- **Supplied records**:
-----

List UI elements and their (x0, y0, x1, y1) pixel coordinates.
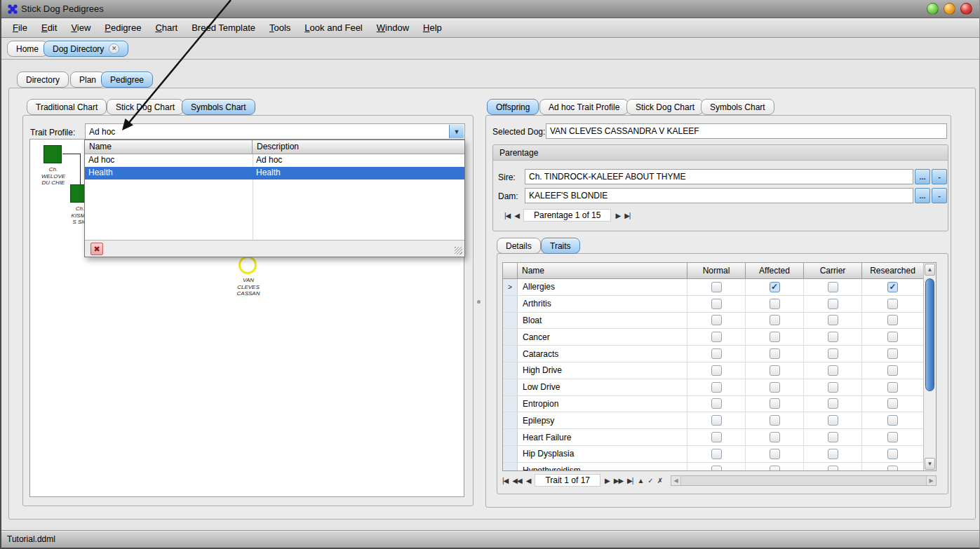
nav-last-icon[interactable]: ▶| (624, 212, 630, 219)
carrier-checkbox[interactable] (828, 282, 838, 292)
carrier-checkbox[interactable] (828, 415, 838, 426)
pedigree-node-female[interactable] (239, 256, 257, 274)
sire-remove-button[interactable]: - (932, 169, 947, 184)
table-row[interactable]: Arthritis (503, 296, 923, 313)
researched-checkbox[interactable] (887, 415, 898, 426)
normal-checkbox[interactable] (711, 382, 722, 393)
affected-checkbox[interactable] (770, 432, 780, 442)
column-header-normal[interactable]: Normal (687, 263, 746, 278)
nav-forward-icon[interactable]: ▶▶ (614, 477, 623, 484)
tab-close-icon[interactable]: ✕ (109, 43, 119, 54)
nav-confirm-icon[interactable]: ✓ (647, 477, 652, 484)
normal-checkbox[interactable] (711, 466, 722, 470)
column-header-researched[interactable]: Researched (862, 263, 923, 278)
carrier-checkbox[interactable] (828, 466, 838, 470)
table-row[interactable]: Hypothyroidism (503, 463, 923, 470)
dropdown-column-name[interactable]: Name (85, 140, 253, 154)
menu-item-edit[interactable]: Edit (34, 18, 64, 37)
tab-symbols-chart-left[interactable]: Symbols Chart (182, 99, 255, 115)
nav-up-icon[interactable]: ▲ (637, 477, 643, 484)
dam-remove-button[interactable]: - (932, 188, 947, 203)
carrier-checkbox[interactable] (828, 432, 838, 442)
menu-item-pedigree[interactable]: Pedigree (98, 18, 148, 37)
nav-prev-icon[interactable]: ◀ (514, 212, 519, 219)
table-row[interactable]: Cancer (503, 329, 923, 346)
affected-checkbox[interactable] (770, 348, 780, 359)
tab-pedigree[interactable]: Pedigree (101, 72, 153, 88)
tab-stick-dog-chart-left[interactable]: Stick Dog Chart (107, 99, 184, 115)
nav-first-icon[interactable]: |◀ (502, 477, 508, 484)
carrier-checkbox[interactable] (828, 365, 838, 376)
menu-item-window[interactable]: Window (370, 18, 416, 37)
affected-checkbox[interactable] (770, 332, 780, 342)
nav-cancel-icon[interactable]: ✗ (657, 477, 662, 484)
normal-checkbox[interactable] (711, 315, 722, 325)
researched-checkbox[interactable]: ✓ (887, 282, 898, 292)
combobox-dropdown-button[interactable]: ▼ (449, 125, 464, 138)
menu-item-breed-template[interactable]: Breed Template (184, 18, 262, 37)
researched-checkbox[interactable] (887, 299, 898, 309)
tab-traits[interactable]: Traits (541, 238, 580, 254)
normal-checkbox[interactable] (711, 332, 722, 342)
researched-checkbox[interactable] (887, 365, 898, 376)
tab-dog-directory[interactable]: Dog Directory ✕ (43, 41, 128, 57)
nav-next-icon[interactable]: ▶ (615, 212, 620, 219)
column-header-carrier[interactable]: Carrier (804, 263, 862, 278)
affected-checkbox[interactable] (770, 449, 780, 459)
tab-details[interactable]: Details (497, 238, 541, 254)
trait-profile-combobox[interactable]: Ad hoc ▼ (85, 123, 465, 140)
selected-dog-field[interactable]: VAN CLEVES CASSANDRA V KALEEF (546, 123, 947, 139)
dropdown-row-ad-hoc[interactable]: Ad hoc Ad hoc (85, 154, 464, 167)
dam-field[interactable]: KALEEF'S BLONDIE (525, 188, 913, 203)
menu-item-chart[interactable]: Chart (148, 18, 184, 37)
researched-checkbox[interactable] (887, 332, 898, 342)
menu-item-file[interactable]: File (6, 18, 34, 37)
vertical-scrollbar[interactable]: ▲ ▼ (923, 263, 936, 470)
table-row[interactable]: Heart Failure (503, 429, 923, 446)
affected-checkbox[interactable] (770, 315, 780, 325)
menu-item-look-and-feel[interactable]: Look and Feel (297, 18, 369, 37)
researched-checkbox[interactable] (887, 398, 898, 409)
tab-plan[interactable]: Plan (70, 72, 105, 88)
carrier-checkbox[interactable] (828, 299, 838, 309)
pedigree-node-male[interactable] (43, 145, 62, 163)
affected-checkbox[interactable] (770, 466, 780, 470)
affected-checkbox[interactable] (770, 398, 780, 409)
normal-checkbox[interactable] (711, 365, 722, 376)
sire-lookup-button[interactable]: ... (915, 169, 930, 184)
researched-checkbox[interactable] (887, 382, 898, 393)
splitter-handle[interactable] (477, 300, 481, 304)
table-row[interactable]: >Allergies✓✓ (503, 279, 923, 296)
normal-checkbox[interactable] (711, 282, 722, 292)
menu-item-tools[interactable]: Tools (262, 18, 297, 37)
researched-checkbox[interactable] (887, 315, 898, 325)
nav-rewind-icon[interactable]: ◀◀ (512, 477, 521, 484)
table-row[interactable]: Hip Dysplasia (503, 446, 923, 463)
tab-traditional-chart[interactable]: Traditional Chart (27, 99, 107, 115)
normal-checkbox[interactable] (711, 415, 722, 426)
dam-lookup-button[interactable]: ... (915, 188, 930, 203)
normal-checkbox[interactable] (711, 348, 722, 359)
tab-ad-hoc-trait-profile[interactable]: Ad hoc Trait Profile (539, 99, 629, 115)
close-button[interactable] (960, 3, 972, 15)
researched-checkbox[interactable] (887, 432, 898, 442)
table-row[interactable]: Cataracts (503, 346, 923, 362)
sire-field[interactable]: Ch. TINDROCK-KALEEF ABOUT THYME (525, 169, 913, 184)
scroll-down-icon[interactable]: ▼ (925, 458, 935, 470)
tab-offspring[interactable]: Offspring (487, 99, 539, 115)
carrier-checkbox[interactable] (828, 348, 838, 359)
menu-item-view[interactable]: View (64, 18, 98, 37)
nav-prev-icon[interactable]: ◀ (526, 477, 531, 484)
carrier-checkbox[interactable] (828, 332, 838, 342)
affected-checkbox[interactable]: ✓ (770, 282, 780, 292)
maximize-button[interactable] (944, 3, 955, 15)
carrier-checkbox[interactable] (828, 398, 838, 409)
horizontal-scrollbar[interactable]: ◀ ▶ (671, 475, 937, 486)
researched-checkbox[interactable] (887, 449, 898, 459)
carrier-checkbox[interactable] (828, 382, 838, 393)
scroll-right-icon[interactable]: ▶ (926, 476, 936, 485)
nav-last-icon[interactable]: ▶| (627, 477, 633, 484)
table-row[interactable]: Entropion (503, 396, 923, 413)
nav-first-icon[interactable]: |◀ (504, 212, 510, 219)
scroll-up-icon[interactable]: ▲ (925, 264, 935, 276)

-----

- **Assignment**: Copy each line of the listing above that includes the word "profile".

- **Task response**:
trait-profile-combobox[interactable]: Ad hoc ▼ (85, 123, 465, 140)
tab-ad-hoc-trait-profile[interactable]: Ad hoc Trait Profile (539, 99, 629, 115)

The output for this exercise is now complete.